Hace un montón de siglos, el emperador de un país muy muy lejano hizo un gran anuncio: necesitaba dar con alguien que le reemplazase en el trono tras su muerte, ya que no tenía hijos. Como además de gobernar su reino, era un gran aficionado a la jardinería, decidió repartir semillas de diferentes flores entre todos los jóvenes para encontrar a su sucesor ideal. Propuso algo en un principio sencillo. Quien, en un plazo de un año, le trajese la flor más bella de todas, sería su sucesor en el trono.
Todos los menores de 20 años, pues ese era el límite de edad que habían puesto, fueron al palacio en busca de sus semillas. Entre los aspirantes se encontraba Arturo, el que decía ser el mejor jardinero de todo el reino. Era presumido y pretencioso y por eso mismo apenas tenía amigos. Decía que sus arándanos y grosellas, sus especialidades, eran siempre los más dulces y jugosos.
Con mucho cuidado, Arturo plantó las semillas que le habían tocado en el reparto de palacio. Las dejó en una maceta con tierra fértil y las regó cada día durante semanas para después trasplantarlas a su huerta. Durante ese tiempo, el resto de aspirantes se ayudaron entre sí. Se daban consejos y se prestaban herramientas de jardinería. En cambio, Arturo se encerró en su invernadero y no ayudó ni se dejó ayudar por nadie.

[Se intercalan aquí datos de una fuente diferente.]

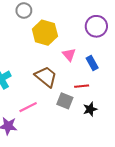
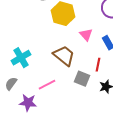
red line: (82, 86) -> (98, 65), turned -72

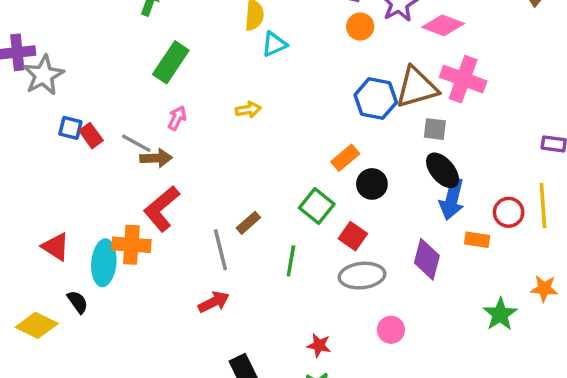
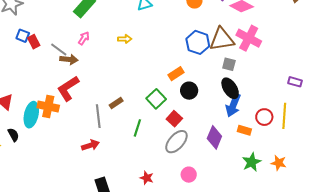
gray ellipse: (362, 276) -> (176, 142), turned -50
green star: (500, 314) -> (252, 162), moved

Al final, las semillas de los otros brotaron rápidamente y crecieron para convertirse en hermosas flores de todos colores y tamaños. Arturo había plantado sus semillas en su mejor maceta con tierra fertilizada de la mejor calidad. Pero lo que brotaron, en vez de flores, fueron unos feos cardos llenos de pinchos venenosos.
Cuando llegó el día de llevar l
as plantas al emperador, Arturo, que además de pretencioso era cabezota, emprendió el camino al palacio del emperador con su maceta de cardos. El emperador examinó las plantas coloridas de los otros aspirantes y quedó maravillado. Eligió a uno que había logrado una planta hermosa, pero que además era capaz de dar fruta para todo el reino durante todo el año. Para los cardos de Arturo ni siquiera miró. El joven entendió que debía cambiar su actitud, porque el ser pretencioso y despreciar el trabajo de los demás nunca le llevaría a nada bueno.